The solution for a dissatisfied litigant is not to threaten the judge, an Insolvency and Company Courts judge has noted, revealing ‘deep concern’ at threats made as he delivered judgment. 

The judgment in Irena Ferme v Simon Matthew Gwinnutt (as joint liquidator of Emma Property Management Limited) centres on an appeal against a refusal to admit a proof of debt.

ICC Judge Jones said that, in an oral judgment, he refused claimant Irena Ferme's application for a default judgment. Describing Ferme's conduct as ‘wholly unacceptable’, the judge said: ‘It is of deep concern and should be recorded that Ms Ferme threatened me verbally at the remote hearing as soon as I had delivered judgment. The threats, delivered in aggressive terms and manner, being implied from the words used when she asked me if I knew what happened to judges in America who made decisions such I had.'

The judge continued: ‘Absent any indication of apology or remorse from Ms Ferme, I stated at the time my disapproval, my conclusion that this was a contempt of court, and the reasons for my deciding nevertheless to continue to hear the second part of her application “without fear or favour”. The ability to do so is, after all, one of the fundamental reasons for judges having immunity from any action brought against them in reliance upon a judgment delivered by them. This was, nevertheless, wholly unacceptable conduct.

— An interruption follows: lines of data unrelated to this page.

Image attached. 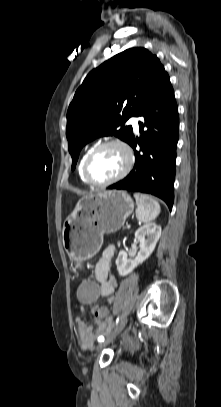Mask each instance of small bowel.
Here are the masks:
<instances>
[{"instance_id": "c3829d8e", "label": "small bowel", "mask_w": 221, "mask_h": 407, "mask_svg": "<svg viewBox=\"0 0 221 407\" xmlns=\"http://www.w3.org/2000/svg\"><path fill=\"white\" fill-rule=\"evenodd\" d=\"M115 252L116 249L114 246L110 245L106 247L95 265V277L97 278V283L101 285L100 294L103 297H107L109 303L114 301V293L117 288V279L110 274L111 261ZM96 309L99 308L94 307L93 310L95 311ZM75 323L78 328L79 345L84 350L91 349L96 337L108 329V323L102 320L97 321L96 329L86 324L80 317L75 319Z\"/></svg>"}]
</instances>
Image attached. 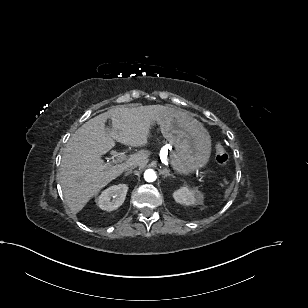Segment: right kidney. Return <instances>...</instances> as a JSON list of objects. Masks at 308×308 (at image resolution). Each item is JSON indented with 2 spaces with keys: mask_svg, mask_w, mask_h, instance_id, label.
<instances>
[{
  "mask_svg": "<svg viewBox=\"0 0 308 308\" xmlns=\"http://www.w3.org/2000/svg\"><path fill=\"white\" fill-rule=\"evenodd\" d=\"M128 186L118 184L104 190L98 198V206L105 211H113L120 207L126 198ZM114 198L111 200V198Z\"/></svg>",
  "mask_w": 308,
  "mask_h": 308,
  "instance_id": "right-kidney-1",
  "label": "right kidney"
}]
</instances>
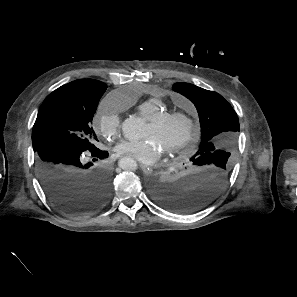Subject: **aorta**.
I'll list each match as a JSON object with an SVG mask.
<instances>
[{
	"instance_id": "762f6f07",
	"label": "aorta",
	"mask_w": 297,
	"mask_h": 297,
	"mask_svg": "<svg viewBox=\"0 0 297 297\" xmlns=\"http://www.w3.org/2000/svg\"><path fill=\"white\" fill-rule=\"evenodd\" d=\"M122 132L126 139L130 141H137L143 136L144 123L138 117H129L122 123ZM119 167L123 170H136L137 163L133 158L124 157L120 159Z\"/></svg>"
}]
</instances>
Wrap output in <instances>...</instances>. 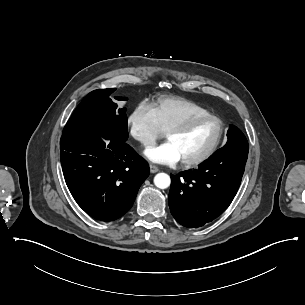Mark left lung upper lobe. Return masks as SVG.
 I'll return each mask as SVG.
<instances>
[{"label": "left lung upper lobe", "instance_id": "left-lung-upper-lobe-1", "mask_svg": "<svg viewBox=\"0 0 305 305\" xmlns=\"http://www.w3.org/2000/svg\"><path fill=\"white\" fill-rule=\"evenodd\" d=\"M227 136L228 141L224 147L248 144L244 134L234 125L229 126Z\"/></svg>", "mask_w": 305, "mask_h": 305}]
</instances>
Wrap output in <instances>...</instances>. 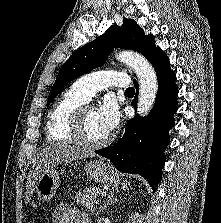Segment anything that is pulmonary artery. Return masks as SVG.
<instances>
[{"label": "pulmonary artery", "mask_w": 221, "mask_h": 223, "mask_svg": "<svg viewBox=\"0 0 221 223\" xmlns=\"http://www.w3.org/2000/svg\"><path fill=\"white\" fill-rule=\"evenodd\" d=\"M129 85L130 79L126 73L110 69L93 72L77 79L71 85V89L88 101L96 92L108 86L129 87Z\"/></svg>", "instance_id": "obj_1"}]
</instances>
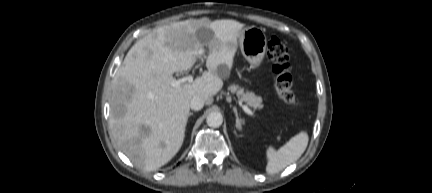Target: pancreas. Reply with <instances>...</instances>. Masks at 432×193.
<instances>
[{
  "instance_id": "pancreas-1",
  "label": "pancreas",
  "mask_w": 432,
  "mask_h": 193,
  "mask_svg": "<svg viewBox=\"0 0 432 193\" xmlns=\"http://www.w3.org/2000/svg\"><path fill=\"white\" fill-rule=\"evenodd\" d=\"M229 90L232 93H235L237 97L242 102H245L248 106L254 109L263 108L262 98L260 96H256L253 92H249V91L245 92L243 88H240L238 85H234V84L229 87Z\"/></svg>"
}]
</instances>
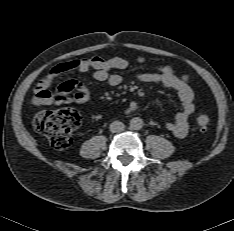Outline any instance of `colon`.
I'll return each mask as SVG.
<instances>
[{"mask_svg": "<svg viewBox=\"0 0 234 231\" xmlns=\"http://www.w3.org/2000/svg\"><path fill=\"white\" fill-rule=\"evenodd\" d=\"M75 63L62 66L63 70H70ZM79 113L71 108L57 110H43L38 112L33 121L34 128L40 134L46 136L55 149H66L72 143V132L80 124ZM196 127L199 131L205 132L212 121L207 111L199 110L195 115Z\"/></svg>", "mask_w": 234, "mask_h": 231, "instance_id": "1", "label": "colon"}]
</instances>
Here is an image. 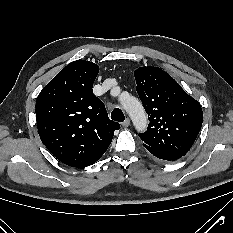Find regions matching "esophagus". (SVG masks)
I'll return each mask as SVG.
<instances>
[{"label": "esophagus", "mask_w": 233, "mask_h": 233, "mask_svg": "<svg viewBox=\"0 0 233 233\" xmlns=\"http://www.w3.org/2000/svg\"><path fill=\"white\" fill-rule=\"evenodd\" d=\"M130 125V119L126 118L123 122H122V126L124 128H127Z\"/></svg>", "instance_id": "esophagus-1"}]
</instances>
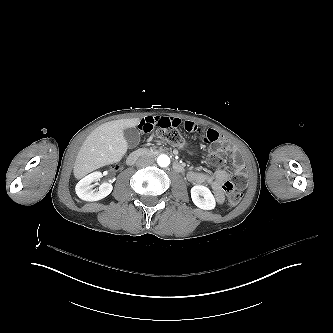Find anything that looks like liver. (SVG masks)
<instances>
[{
    "label": "liver",
    "mask_w": 333,
    "mask_h": 333,
    "mask_svg": "<svg viewBox=\"0 0 333 333\" xmlns=\"http://www.w3.org/2000/svg\"><path fill=\"white\" fill-rule=\"evenodd\" d=\"M139 123L140 118L120 119L103 123L94 129L76 157L73 168L75 178L81 179L93 170L119 162L128 148L123 130Z\"/></svg>",
    "instance_id": "obj_1"
}]
</instances>
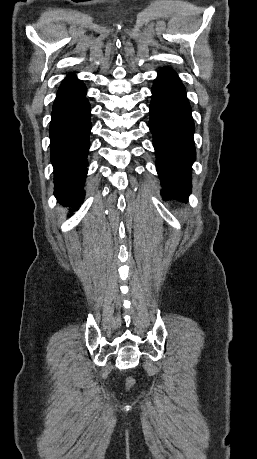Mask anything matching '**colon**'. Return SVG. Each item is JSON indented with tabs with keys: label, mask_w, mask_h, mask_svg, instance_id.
Returning <instances> with one entry per match:
<instances>
[{
	"label": "colon",
	"mask_w": 257,
	"mask_h": 459,
	"mask_svg": "<svg viewBox=\"0 0 257 459\" xmlns=\"http://www.w3.org/2000/svg\"><path fill=\"white\" fill-rule=\"evenodd\" d=\"M134 384H135V381H134L133 378L128 377V378L126 379V387H127L128 389L132 388V387L134 386Z\"/></svg>",
	"instance_id": "1"
}]
</instances>
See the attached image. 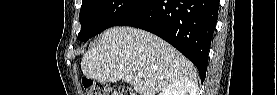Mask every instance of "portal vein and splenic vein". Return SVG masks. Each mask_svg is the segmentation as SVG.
<instances>
[{
    "instance_id": "1",
    "label": "portal vein and splenic vein",
    "mask_w": 277,
    "mask_h": 95,
    "mask_svg": "<svg viewBox=\"0 0 277 95\" xmlns=\"http://www.w3.org/2000/svg\"><path fill=\"white\" fill-rule=\"evenodd\" d=\"M137 75H138V77H142V76H143V74H142V73H138Z\"/></svg>"
}]
</instances>
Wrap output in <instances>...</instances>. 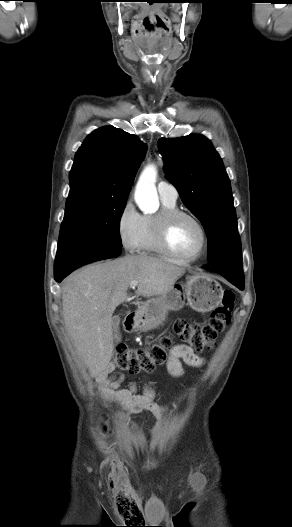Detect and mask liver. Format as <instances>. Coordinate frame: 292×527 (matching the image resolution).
Instances as JSON below:
<instances>
[{"label": "liver", "mask_w": 292, "mask_h": 527, "mask_svg": "<svg viewBox=\"0 0 292 527\" xmlns=\"http://www.w3.org/2000/svg\"><path fill=\"white\" fill-rule=\"evenodd\" d=\"M185 268L145 255L94 263L71 274L62 287L65 327L92 377L109 364L114 350L112 314L129 299L127 290L138 281L144 297L168 292Z\"/></svg>", "instance_id": "obj_1"}]
</instances>
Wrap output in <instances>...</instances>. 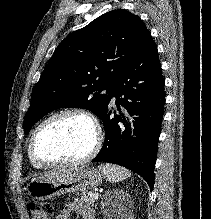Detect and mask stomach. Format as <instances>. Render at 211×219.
Wrapping results in <instances>:
<instances>
[{
    "instance_id": "1",
    "label": "stomach",
    "mask_w": 211,
    "mask_h": 219,
    "mask_svg": "<svg viewBox=\"0 0 211 219\" xmlns=\"http://www.w3.org/2000/svg\"><path fill=\"white\" fill-rule=\"evenodd\" d=\"M104 175L101 170L93 167L71 169L62 178L50 181H32L28 194L36 199H48L70 192H86L102 184Z\"/></svg>"
}]
</instances>
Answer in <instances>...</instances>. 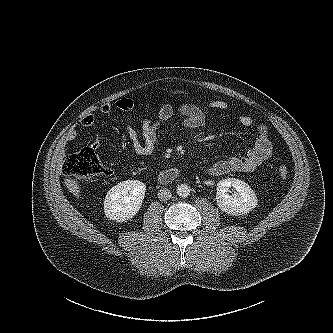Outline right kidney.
Instances as JSON below:
<instances>
[{
    "mask_svg": "<svg viewBox=\"0 0 333 333\" xmlns=\"http://www.w3.org/2000/svg\"><path fill=\"white\" fill-rule=\"evenodd\" d=\"M146 185L138 180H126L112 187L104 200L105 216L117 222L133 218L141 208Z\"/></svg>",
    "mask_w": 333,
    "mask_h": 333,
    "instance_id": "1",
    "label": "right kidney"
}]
</instances>
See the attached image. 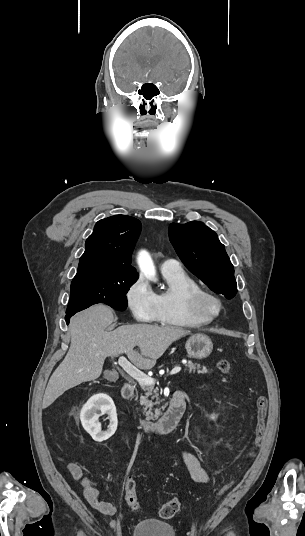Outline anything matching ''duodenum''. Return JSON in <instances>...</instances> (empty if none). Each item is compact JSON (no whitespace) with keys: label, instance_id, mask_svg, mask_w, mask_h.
<instances>
[{"label":"duodenum","instance_id":"410a0bca","mask_svg":"<svg viewBox=\"0 0 305 536\" xmlns=\"http://www.w3.org/2000/svg\"><path fill=\"white\" fill-rule=\"evenodd\" d=\"M121 395L125 400H129L133 395L132 386L130 384L124 385ZM185 404V393L181 390L174 392L166 413L155 423L139 421V428L150 435L168 434L178 425L185 411Z\"/></svg>","mask_w":305,"mask_h":536}]
</instances>
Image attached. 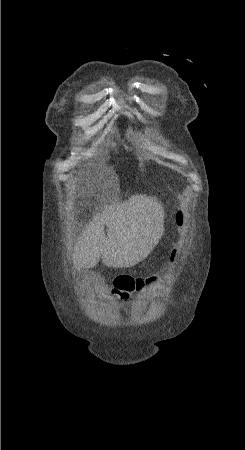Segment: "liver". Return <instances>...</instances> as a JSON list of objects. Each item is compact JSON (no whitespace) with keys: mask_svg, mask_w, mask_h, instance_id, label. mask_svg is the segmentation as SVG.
<instances>
[{"mask_svg":"<svg viewBox=\"0 0 245 450\" xmlns=\"http://www.w3.org/2000/svg\"><path fill=\"white\" fill-rule=\"evenodd\" d=\"M105 225L107 227L105 233ZM164 232V208L152 196L115 199L94 214L74 246L78 268H92L99 259L107 267H132L144 260Z\"/></svg>","mask_w":245,"mask_h":450,"instance_id":"6515ba94","label":"liver"}]
</instances>
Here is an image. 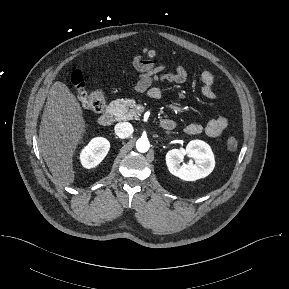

‘As also explained, if the decision I made was in error, Ms Ferme can apply for permission to appeal. That is an application which may be made to me and/or to a High Court judge. The solution of a dissatisfied litigant is not to threaten the judge.’

Discussing the case, the judge acknowledged the difficulties for a litigant in person and noted that opposing counsel 'provided as much assistance to the court as he could'. That included a detailed analysis of the law and drawing attention to evidence that Ferme might have referred to if she had had the assistance of lawyers. ‘I consider her behaviour towards him during the hearing and her repeated insistence that he had no right to be at the hearing completely inappropriate,’ the judge said.